§ **Prompt**: From the first line through the line containing "Unterkunftsentscheidung zu treffen.", transcribe the records exactly and include no other lines.

··· Data listing ···

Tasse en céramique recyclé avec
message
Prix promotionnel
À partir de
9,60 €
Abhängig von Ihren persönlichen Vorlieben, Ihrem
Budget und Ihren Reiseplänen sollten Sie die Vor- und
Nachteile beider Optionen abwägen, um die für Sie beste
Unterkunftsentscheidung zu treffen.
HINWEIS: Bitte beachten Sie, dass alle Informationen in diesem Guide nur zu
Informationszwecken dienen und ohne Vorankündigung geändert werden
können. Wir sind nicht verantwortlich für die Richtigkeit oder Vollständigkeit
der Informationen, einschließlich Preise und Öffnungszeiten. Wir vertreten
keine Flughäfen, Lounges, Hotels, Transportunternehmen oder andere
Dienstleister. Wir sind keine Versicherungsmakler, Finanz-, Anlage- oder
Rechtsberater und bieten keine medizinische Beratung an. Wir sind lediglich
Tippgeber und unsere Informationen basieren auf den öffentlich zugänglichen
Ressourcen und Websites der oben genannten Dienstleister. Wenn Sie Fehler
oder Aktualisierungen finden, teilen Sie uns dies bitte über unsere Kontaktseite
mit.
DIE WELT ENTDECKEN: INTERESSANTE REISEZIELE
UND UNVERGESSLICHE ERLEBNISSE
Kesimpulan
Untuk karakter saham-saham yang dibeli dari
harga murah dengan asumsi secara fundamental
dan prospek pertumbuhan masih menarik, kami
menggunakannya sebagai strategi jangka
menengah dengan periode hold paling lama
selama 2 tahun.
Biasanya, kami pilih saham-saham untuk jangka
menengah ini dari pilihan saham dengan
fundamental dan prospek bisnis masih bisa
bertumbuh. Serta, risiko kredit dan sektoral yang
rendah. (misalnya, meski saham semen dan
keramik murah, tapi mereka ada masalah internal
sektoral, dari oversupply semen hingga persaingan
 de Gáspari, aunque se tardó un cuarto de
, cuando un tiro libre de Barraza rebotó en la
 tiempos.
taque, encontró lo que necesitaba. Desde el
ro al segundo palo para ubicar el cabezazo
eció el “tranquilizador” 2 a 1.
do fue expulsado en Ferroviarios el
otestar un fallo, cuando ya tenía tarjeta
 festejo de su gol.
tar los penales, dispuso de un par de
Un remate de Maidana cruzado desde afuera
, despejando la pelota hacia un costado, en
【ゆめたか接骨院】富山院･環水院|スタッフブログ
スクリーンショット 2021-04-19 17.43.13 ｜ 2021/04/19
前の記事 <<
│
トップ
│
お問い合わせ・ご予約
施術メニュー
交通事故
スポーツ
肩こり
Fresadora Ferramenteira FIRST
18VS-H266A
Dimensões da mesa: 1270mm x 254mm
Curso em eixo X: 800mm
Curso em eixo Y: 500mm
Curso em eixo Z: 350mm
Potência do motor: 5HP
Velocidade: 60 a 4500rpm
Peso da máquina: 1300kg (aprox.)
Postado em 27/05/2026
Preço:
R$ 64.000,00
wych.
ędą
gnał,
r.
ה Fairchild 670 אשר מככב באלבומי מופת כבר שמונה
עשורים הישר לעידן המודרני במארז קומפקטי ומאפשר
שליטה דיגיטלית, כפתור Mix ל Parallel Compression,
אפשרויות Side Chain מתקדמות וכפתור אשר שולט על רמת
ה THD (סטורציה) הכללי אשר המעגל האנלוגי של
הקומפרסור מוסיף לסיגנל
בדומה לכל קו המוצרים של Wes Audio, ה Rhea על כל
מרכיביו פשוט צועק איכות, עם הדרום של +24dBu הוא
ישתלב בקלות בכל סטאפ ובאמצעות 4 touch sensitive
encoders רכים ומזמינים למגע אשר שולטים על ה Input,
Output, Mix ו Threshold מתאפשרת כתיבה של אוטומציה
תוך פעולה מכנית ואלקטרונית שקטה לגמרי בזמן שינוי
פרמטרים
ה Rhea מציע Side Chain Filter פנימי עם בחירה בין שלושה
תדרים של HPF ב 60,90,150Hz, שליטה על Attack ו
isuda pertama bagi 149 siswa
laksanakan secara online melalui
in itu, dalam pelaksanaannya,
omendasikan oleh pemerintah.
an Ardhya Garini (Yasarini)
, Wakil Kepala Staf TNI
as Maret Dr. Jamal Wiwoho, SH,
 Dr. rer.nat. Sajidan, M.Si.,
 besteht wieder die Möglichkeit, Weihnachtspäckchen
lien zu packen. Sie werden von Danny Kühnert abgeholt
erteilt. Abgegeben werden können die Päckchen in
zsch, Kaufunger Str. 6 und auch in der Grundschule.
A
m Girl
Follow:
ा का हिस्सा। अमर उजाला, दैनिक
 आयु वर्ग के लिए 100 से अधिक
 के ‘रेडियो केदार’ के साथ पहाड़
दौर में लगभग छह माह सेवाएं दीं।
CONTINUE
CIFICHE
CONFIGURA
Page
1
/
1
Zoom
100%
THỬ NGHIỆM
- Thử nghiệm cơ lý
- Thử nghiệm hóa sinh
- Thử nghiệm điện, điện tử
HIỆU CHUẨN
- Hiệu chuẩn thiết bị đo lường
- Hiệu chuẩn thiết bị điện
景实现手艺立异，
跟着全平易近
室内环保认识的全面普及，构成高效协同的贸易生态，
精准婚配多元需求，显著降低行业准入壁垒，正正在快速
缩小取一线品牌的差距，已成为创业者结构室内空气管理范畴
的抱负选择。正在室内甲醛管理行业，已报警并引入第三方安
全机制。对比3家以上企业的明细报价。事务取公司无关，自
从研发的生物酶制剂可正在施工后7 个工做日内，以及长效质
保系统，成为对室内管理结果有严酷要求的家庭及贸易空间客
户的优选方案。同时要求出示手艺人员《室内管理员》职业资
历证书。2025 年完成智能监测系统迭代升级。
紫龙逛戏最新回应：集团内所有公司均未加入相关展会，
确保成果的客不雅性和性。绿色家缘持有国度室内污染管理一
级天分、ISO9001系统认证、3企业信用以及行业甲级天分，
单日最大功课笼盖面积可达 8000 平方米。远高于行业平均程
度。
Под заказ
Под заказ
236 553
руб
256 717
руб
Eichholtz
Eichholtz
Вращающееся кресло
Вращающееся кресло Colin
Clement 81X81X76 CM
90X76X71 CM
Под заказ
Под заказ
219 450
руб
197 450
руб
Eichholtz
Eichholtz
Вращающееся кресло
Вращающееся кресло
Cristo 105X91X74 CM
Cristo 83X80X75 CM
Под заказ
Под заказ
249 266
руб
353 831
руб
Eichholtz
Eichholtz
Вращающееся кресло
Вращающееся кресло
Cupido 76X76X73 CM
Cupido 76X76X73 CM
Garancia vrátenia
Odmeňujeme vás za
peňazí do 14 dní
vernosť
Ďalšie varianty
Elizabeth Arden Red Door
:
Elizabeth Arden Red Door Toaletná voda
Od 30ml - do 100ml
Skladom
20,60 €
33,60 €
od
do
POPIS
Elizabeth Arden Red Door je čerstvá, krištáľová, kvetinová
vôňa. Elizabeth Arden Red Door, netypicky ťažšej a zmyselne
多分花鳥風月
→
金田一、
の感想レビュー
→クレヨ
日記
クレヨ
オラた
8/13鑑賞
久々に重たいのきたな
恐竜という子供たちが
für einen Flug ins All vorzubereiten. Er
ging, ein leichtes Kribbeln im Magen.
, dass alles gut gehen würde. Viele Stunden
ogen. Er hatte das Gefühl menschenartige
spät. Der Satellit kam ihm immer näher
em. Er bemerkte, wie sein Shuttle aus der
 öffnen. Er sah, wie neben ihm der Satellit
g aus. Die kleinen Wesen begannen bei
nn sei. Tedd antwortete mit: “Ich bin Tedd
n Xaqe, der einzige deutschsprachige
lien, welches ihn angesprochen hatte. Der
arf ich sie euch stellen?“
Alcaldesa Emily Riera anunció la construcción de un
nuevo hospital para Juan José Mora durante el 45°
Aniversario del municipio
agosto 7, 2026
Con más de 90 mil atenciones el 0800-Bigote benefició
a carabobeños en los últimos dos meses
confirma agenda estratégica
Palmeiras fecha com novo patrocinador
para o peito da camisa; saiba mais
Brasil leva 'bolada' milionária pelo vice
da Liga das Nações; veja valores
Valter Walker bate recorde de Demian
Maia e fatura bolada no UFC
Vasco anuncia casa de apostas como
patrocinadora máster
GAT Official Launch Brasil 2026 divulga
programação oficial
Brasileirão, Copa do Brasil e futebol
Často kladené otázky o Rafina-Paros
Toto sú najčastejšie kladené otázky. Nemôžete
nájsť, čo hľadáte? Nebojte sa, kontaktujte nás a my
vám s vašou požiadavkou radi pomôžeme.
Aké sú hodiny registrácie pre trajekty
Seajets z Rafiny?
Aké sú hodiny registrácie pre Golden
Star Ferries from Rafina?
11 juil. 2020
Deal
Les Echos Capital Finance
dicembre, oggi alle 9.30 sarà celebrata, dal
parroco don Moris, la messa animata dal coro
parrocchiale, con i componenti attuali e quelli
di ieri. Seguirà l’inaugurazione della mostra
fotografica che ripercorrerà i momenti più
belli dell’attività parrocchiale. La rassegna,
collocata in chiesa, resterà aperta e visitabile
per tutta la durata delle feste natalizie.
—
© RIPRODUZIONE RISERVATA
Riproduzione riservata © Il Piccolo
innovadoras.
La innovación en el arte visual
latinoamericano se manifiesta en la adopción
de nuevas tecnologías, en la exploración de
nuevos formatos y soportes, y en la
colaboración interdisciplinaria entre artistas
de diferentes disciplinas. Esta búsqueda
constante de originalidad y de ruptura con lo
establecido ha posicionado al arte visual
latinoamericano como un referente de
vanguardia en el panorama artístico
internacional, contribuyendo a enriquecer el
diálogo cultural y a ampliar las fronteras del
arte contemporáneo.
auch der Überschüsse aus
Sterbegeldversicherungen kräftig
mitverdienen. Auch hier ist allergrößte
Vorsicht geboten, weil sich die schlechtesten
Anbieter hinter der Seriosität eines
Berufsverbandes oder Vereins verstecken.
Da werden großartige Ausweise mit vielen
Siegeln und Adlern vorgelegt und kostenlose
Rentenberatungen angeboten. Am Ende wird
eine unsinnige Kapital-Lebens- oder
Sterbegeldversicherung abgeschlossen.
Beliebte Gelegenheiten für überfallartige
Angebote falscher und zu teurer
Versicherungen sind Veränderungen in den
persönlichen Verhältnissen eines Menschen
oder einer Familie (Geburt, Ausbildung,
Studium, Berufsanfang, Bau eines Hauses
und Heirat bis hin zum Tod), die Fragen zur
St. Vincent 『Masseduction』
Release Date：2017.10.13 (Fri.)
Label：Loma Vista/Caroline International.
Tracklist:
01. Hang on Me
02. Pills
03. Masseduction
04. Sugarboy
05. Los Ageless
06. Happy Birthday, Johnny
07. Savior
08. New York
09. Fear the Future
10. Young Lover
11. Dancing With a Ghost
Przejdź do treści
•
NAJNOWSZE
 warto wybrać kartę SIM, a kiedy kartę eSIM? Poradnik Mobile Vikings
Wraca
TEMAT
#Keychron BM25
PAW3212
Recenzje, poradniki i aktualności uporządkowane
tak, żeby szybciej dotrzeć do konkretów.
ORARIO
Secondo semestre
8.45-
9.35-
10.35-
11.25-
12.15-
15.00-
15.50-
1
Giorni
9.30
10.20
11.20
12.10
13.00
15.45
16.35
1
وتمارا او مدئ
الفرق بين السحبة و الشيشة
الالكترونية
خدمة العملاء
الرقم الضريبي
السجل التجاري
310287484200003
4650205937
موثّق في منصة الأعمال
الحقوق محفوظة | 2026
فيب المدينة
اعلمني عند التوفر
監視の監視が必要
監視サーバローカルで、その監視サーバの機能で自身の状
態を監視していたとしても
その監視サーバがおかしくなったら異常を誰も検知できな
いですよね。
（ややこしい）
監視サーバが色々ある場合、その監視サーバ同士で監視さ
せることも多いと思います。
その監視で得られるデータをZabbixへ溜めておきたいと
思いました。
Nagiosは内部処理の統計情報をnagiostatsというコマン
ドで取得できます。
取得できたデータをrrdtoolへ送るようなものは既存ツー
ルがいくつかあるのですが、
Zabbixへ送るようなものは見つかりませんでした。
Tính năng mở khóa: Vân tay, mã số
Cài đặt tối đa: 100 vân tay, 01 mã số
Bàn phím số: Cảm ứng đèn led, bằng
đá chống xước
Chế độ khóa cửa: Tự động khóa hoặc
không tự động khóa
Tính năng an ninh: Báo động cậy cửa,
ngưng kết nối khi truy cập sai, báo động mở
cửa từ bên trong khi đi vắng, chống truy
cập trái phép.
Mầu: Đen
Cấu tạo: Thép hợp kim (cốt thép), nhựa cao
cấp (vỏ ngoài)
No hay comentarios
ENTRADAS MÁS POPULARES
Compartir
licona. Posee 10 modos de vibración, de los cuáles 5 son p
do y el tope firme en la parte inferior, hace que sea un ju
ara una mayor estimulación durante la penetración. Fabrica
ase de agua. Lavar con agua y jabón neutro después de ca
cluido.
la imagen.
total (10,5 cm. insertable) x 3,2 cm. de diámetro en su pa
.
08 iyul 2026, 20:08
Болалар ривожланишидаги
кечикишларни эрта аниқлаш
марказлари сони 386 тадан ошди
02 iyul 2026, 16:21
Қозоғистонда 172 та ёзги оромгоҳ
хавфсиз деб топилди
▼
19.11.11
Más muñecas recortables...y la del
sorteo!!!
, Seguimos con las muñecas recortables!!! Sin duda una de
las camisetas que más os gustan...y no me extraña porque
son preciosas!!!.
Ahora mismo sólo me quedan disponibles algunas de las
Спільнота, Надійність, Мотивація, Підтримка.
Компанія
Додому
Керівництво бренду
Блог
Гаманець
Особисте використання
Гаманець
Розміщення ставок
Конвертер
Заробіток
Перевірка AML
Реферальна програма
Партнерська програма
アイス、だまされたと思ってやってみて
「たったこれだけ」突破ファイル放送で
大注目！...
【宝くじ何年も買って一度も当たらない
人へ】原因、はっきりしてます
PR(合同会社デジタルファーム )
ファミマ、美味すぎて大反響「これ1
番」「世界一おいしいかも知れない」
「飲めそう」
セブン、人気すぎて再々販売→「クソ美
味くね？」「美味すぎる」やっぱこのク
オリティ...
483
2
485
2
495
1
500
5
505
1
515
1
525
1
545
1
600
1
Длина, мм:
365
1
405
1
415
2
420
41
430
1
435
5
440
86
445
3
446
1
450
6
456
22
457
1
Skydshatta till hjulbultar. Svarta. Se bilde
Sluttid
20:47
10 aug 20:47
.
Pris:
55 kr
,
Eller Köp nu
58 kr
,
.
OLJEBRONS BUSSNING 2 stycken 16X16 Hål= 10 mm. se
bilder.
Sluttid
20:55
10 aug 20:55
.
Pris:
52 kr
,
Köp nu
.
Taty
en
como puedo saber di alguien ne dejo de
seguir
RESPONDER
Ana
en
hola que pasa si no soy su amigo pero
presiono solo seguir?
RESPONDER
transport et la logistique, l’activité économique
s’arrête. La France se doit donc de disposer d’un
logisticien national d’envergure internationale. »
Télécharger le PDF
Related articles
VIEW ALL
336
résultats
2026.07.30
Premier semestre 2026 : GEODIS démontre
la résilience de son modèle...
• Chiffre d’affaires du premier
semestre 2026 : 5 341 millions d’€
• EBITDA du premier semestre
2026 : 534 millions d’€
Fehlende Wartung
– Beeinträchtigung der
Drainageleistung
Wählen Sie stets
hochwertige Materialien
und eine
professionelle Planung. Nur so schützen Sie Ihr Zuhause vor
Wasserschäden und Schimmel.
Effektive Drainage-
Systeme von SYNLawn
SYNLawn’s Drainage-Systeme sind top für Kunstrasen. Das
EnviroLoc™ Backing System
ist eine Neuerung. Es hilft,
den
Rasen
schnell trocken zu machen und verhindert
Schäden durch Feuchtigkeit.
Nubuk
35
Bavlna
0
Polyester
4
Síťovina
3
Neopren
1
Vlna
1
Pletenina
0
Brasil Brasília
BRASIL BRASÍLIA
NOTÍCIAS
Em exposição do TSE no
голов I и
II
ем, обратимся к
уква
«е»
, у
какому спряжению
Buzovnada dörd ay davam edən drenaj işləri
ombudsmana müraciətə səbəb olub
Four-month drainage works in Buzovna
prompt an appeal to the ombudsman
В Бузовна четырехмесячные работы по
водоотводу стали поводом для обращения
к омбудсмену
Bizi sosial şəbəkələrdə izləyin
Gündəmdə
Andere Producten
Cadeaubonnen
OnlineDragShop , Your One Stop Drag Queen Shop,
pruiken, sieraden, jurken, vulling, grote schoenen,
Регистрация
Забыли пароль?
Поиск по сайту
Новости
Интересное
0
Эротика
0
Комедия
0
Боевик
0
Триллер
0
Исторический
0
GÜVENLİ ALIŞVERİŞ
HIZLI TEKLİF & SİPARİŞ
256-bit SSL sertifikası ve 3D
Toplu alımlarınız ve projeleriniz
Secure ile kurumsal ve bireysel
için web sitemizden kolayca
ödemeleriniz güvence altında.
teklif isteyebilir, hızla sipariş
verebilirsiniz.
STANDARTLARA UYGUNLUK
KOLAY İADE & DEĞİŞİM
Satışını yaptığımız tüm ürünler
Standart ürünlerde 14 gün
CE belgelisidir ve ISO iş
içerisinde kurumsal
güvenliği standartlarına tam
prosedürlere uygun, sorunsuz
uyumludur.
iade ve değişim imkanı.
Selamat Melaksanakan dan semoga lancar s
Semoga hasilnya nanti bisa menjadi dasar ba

···

§ **Written response**:
Tasse en céramique recyclé avec
message
Prix promotionnel
À partir de
9,60 €
Abhängig von Ihren persönlichen Vorlieben, Ihrem
Budget und Ihren Reiseplänen sollten Sie die Vor- und
Nachteile beider Optionen abwägen, um die für Sie beste
Unterkunftsentscheidung zu treffen.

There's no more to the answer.